Auch Dänemark, Litauen und Estland heißen die Erklärung der finnischen Führung willkommen. "Ich freue mich über diesen großen historischen Tag!", schrieb die litauische Ministerpräsidentin Ingrida Šimonytė auf Twitter. "Geschichte wird geschrieben von unseren nördlichen Nachbarn", schrieb ihre estnische Amtskollegin Kaja Kallas.
Finnland und die Nato:"Wir leben am Rand eines Vulkans"
In Finnland waren sie immer stolz auf ihre Bündnisfreiheit. Aber dann griff Putin die Ukraine an - und ein paar Gamer in Espoo sammelten Unterschriften für einen Nato-Beitritt. Der Rest könnte jetzt sehr schnell gehen.
Wie zu erwarten fiel die Reaktion aus Moskau auf den angestrebten Nato-Beitritt Finnlands weniger positiv aus. Die russische Führung wertet die von Finnland angestrebte Mitgliedschaft in der Nato "definitiv" als Bedrohung für die eigene Sicherheit. "Eine abermalige Ausweitung der Nato macht unseren Kontinent nicht stabiler und sicherer", sagte Kremlsprecher Dmitri Peskow der Agentur Interfax.
Das Außenministerium in Moskau beklagte einen "radikalen Wechsel des außenpolitischen Kurses" in Helsinki.
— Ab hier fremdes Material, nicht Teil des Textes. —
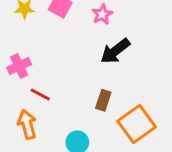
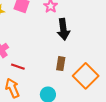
black arrow: (115, 51) -> (63, 29), turned -50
Ein Beitritt des Nachbarn zur Nato werde den russisch-finnischen Beziehungen schweren Schaden zufügen. "Russland wird gezwungen sein, entsprechend zu antworten - in militärisch-technischer und in anderer Hinsicht -, um den Gefahren mit Blick auf seine nationale Sicherheit Rechnung zu tragen", hieß es in einer Mitteilung des Ministeriums.
Finnland und Schweden sind bislang enge Partner der Nato, allerdings keine offiziellen Mitglieder. Russlands Einmarsch in die Ukraine und die dadurch rapide veränderte Sicherheitslage in Europa haben in den beiden EU-Ländern jedoch intensive Debatten über einen Nato-Beitritt ausgelöst. Finnland hat eine mehr als 1300 Kilometer lange gemeinsame Grenze mit Russland, Schweden ist ebenso Ostsee-Anrainer wie das große Russland. Die drei anderen nordischen Länder Dänemark, Norwegen und Island gehören bereits seit der Gründung 1949 dem Bündnis an.
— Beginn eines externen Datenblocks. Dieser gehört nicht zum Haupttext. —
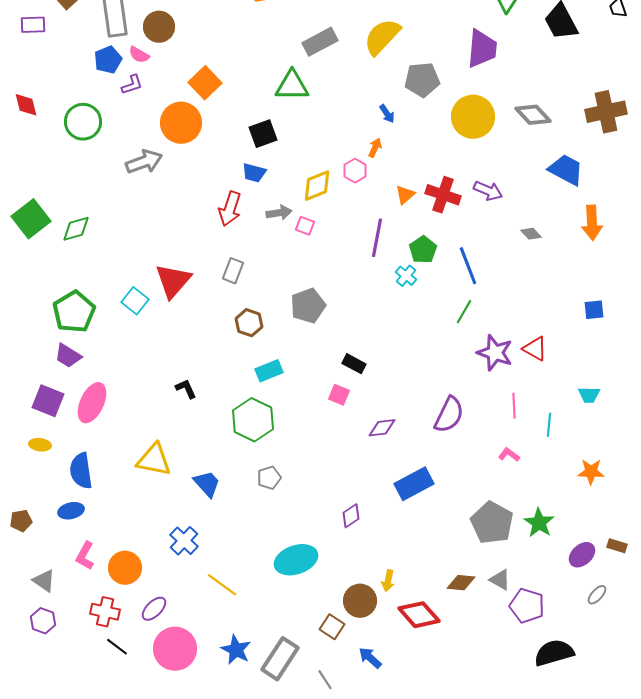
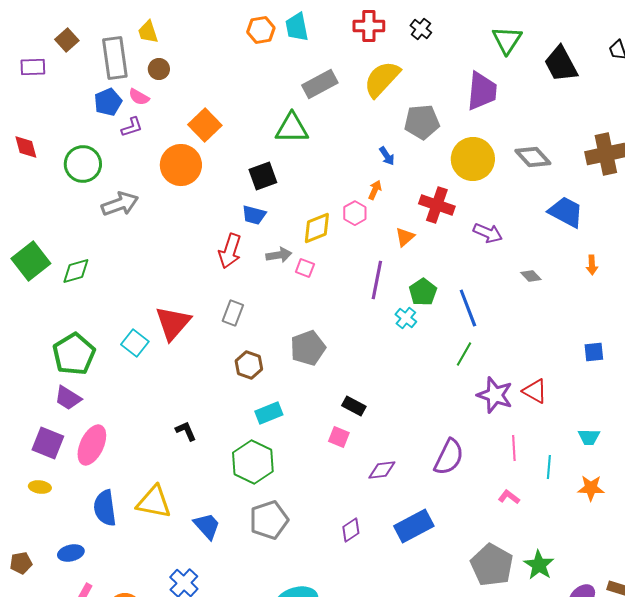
brown circle: (159, 27) -> (159, 69), size x0.7
gray arrow: (144, 162) -> (120, 204), moved
red cross: (443, 195) -> (437, 205), moved
orange arrow: (592, 223) -> (592, 265), size x0.6
blue semicircle: (81, 471) -> (105, 508), moved
orange star: (591, 472) -> (591, 488), moved
gray pentagon: (269, 478) -> (269, 520), size x1.6
purple diamond: (351, 516) -> (351, 530), moved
Zuletzt sprachen sich in einer finnischen Umfrage 76 Prozent für einen Beitritt aus
Niinistö galt lange Zeit als eine Art Bindeglied zwischen der EU und dem russischen Präsidenten Wladimir Putin. Der Ukraine-Krieg hat die Situation aber grundlegend verändert. In finnischen Umfragen gab es dadurch einen drastischen Meinungsumschwung hin zu einem Nato-Beitritt, zuletzt sprachen sich 76 Prozent der Befragten für einen solchen Schritt aus. Auch mehrere Parteien haben ihre Unterstützung für einen entsprechenden Antrag signalisiert.
Niinistös Wort hat Gewicht in seinem Land. Er und die Regierung entscheiden letztlich auch gemeinsam, ob Finnland einen Nato-Antrag stellen wird. Auf dem Weg dorthin hatte die Regierung im April eine Sicherheitsanalyse veröffentlicht, in der Vorteile und Risiken einer möglichen Mitgliedschaft beleuchtet werden - ohne jedoch einen Standpunkt für oder gegen einen entsprechenden Antrag einzunehmen.
In Schweden wird am Freitag eine eigene sicherheitspolitische Analyse veröffentlicht. Am Wochenende wollen dann die regierenden Sozialdemokraten in Schweden unter Ministerpräsidentin Magdalena Andersson ihre aktuelle Nato-Position präsentieren. Entscheiden sie sich für einen Beitritt, wären das entscheidende Bausteine auf dem Weg hin zu einem Nato-Antrag des Landes. Schwedens Außenministerin Ann Linde und Finnlands Außenminister Pekka Haavisto sind am Samstag zudem auf einem Nato-Treffen in Berlin. Kommende Woche reist Niinistö schließlich zu Schwedens König Carl XVI. Gustaf.